Written evidence submitted by Jane Berrie (GRA0074)
Thank you for considering my input, which concerns some of the wider issues concerning transgender equality and current legislation listed in your call for evidence.
To give some background, I am over 60 years old and employed in the computer software industry. Earlier this year, my employer, via internal policy, allowed me to present as myself, and to be known by my female name. This includes being addressed and treated in ways traditionally-minded people tend to associate with birth-assigned females. I do not have a Gender Recognition Certificate. I had to wait almost 50 years of my working life to be myself in this way. Even now, being able to do so relied partly upon the modernity, enlightenment and valued cooperation of my employer. Everyone at work adapted easily and immediately to this situation – especially younger staff who did so without even apparently noticing anything unusual from day one.
Having said all this, there are still some important issues that affect many trans people, so here they are, as seen from my point of view.

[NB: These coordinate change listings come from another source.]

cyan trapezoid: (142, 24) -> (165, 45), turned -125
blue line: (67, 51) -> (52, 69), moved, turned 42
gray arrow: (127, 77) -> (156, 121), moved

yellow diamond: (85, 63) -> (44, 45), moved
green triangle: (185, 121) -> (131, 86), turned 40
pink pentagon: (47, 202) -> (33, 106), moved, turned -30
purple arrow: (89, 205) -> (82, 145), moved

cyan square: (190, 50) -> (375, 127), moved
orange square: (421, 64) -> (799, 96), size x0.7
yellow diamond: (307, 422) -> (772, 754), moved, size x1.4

- Why is the number of people applying for GRCs so low compared to the number of people identifying as transgender?
- Being transgender in its broad sense can mean any degree of incongruity with gender-associated social assumptions – especially when those assumptions are coercively enforced or promoted. Those assumptions encompass how one is addressed, how one presents oneself and how one is expected to act. In this sense the situation is similar to historic sexism, where women were not expected to be surgeons, to be awarded degrees or to wear trousers. There is no reason a trans person should not be treated in the way that feels right without requiring a de-facto “licence” in the form of a GRC.

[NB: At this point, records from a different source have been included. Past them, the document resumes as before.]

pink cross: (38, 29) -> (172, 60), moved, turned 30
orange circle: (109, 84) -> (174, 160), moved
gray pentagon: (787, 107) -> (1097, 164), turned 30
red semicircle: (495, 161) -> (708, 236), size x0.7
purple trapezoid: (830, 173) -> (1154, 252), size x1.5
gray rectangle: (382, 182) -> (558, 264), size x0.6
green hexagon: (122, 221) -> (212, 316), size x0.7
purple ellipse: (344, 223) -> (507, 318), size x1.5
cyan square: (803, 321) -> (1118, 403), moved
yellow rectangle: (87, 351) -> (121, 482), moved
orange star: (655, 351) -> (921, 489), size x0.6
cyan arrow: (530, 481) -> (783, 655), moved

The GRC process is long and degrading for those who need it, as though a trans person is a lesser human being than those who sit in judgement.
- Are there challenges in the way the Gender Recognition Act 2004 and the Equality Act 2010 interact? For example, in terms of the different language and terminology used across both pieces of legislation.
- The Single Equality Act uses very dated terminology: “Transsexual Person”, with no mention of “Transgender People”, “Gender Identity” or “Gender Expression”. The Act explicitly protects only to those who have, or plan to have, gender reassignment. Although many transgender people need gender reassignment, with or without surgery, in the worst case, this amounts to forcing them down this path in order to obtain the right to be themselves and to be treated accordingly.
- Are the provisions in the Equality Act for the provision of single-sex and separate-sex spaces and facilities in some circumstances clear and useable for service providers and service users? If not, is reform or further guidance needed?
- Whatever we do, transgender feminine people cannot use “male” lavatories. The rising street abuse faced by trans people would certainly be repeated there and with frequent violence in the necessary absence of camera surveillance in that setting. My strong preference and that of many others is for single-entry, gender-neutral facilities wherever possible and in all new public facilities.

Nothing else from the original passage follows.